Best investment: Cart Recovery
For a website that is clearly performing well in terms of traffic, but possibly not so well in terms of conversion, there are a number of things that a smart cart recovery provider can help you with. The first is being able to track people that are visiting your website. The second is being able to capture their contact details so you can plan a remarketing strategy.
With a multi-channel cart recovery strategy, websites that receive a lot of traffic can implement a system that engages with people and converts them into paying customers.
Current website situation: Low web traffic, high budget
Having a high budget means you would probably start to look beyond your organic reach on search engines. Pay-per-click (PPC) campaigns help your company appear at the top of search results pages for chosen searches and keywords. It comes at a cost however. Companies can end up spending a lot of money each month on driving traffic to their website without actually seeing a difference in sales conversions.
Best investment: PPC and Cart Recovery
Using a Cart Recovery solution in combination with a PPC campaign will ensure you drive leads and convert them. By adding a phone campaign to your email remarketing, you could see conversion rates rise from 2%, to anything up to 47%, which would cover the cost of an expensive PPC campaign many times over.
Current website situation: High web traffic, high budget
This is a scenario that a lot of big companies face. They are getting a lot of traffic to their website as a result of successful ad campaigns, referrals, social media and many other channels, but they now need to increase sales.

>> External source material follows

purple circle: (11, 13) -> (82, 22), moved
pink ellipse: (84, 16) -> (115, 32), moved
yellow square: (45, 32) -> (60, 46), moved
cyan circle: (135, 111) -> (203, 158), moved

Best investment: Cart Recovery and Web Callback
A far better strategy for popular websites would be to improve the experience people have when they are online.
Most major companies invest heavily in Cart Recovery and remarketing campaigns because the returns on investment are so big. Adding a web call back is also popular, as it often prompts customers who are unsure into making an enquiry. Both are also very cost-effective.
A PPC campaign may be appropriate for certain terms and keywords but the big websites find that their reputation means they don’t have to pay to appear on the first page. Instead, changes to web copy and terminology mean they can beat competitors to the top of search results without paying huge costs.
Anyone in charge of a budget will always be asked to justify their expenses. This can result in a series of awkward meetings if the budget has been spent on advertising, or other channels that are hard to prove a return on investment.
Many companies see PPC as the magic solution to increasing sales. It undoubtedly brings people to your site, but improving sales relies far more heavily on nurturing leads throughout the customer lifecycle – from click to conversion.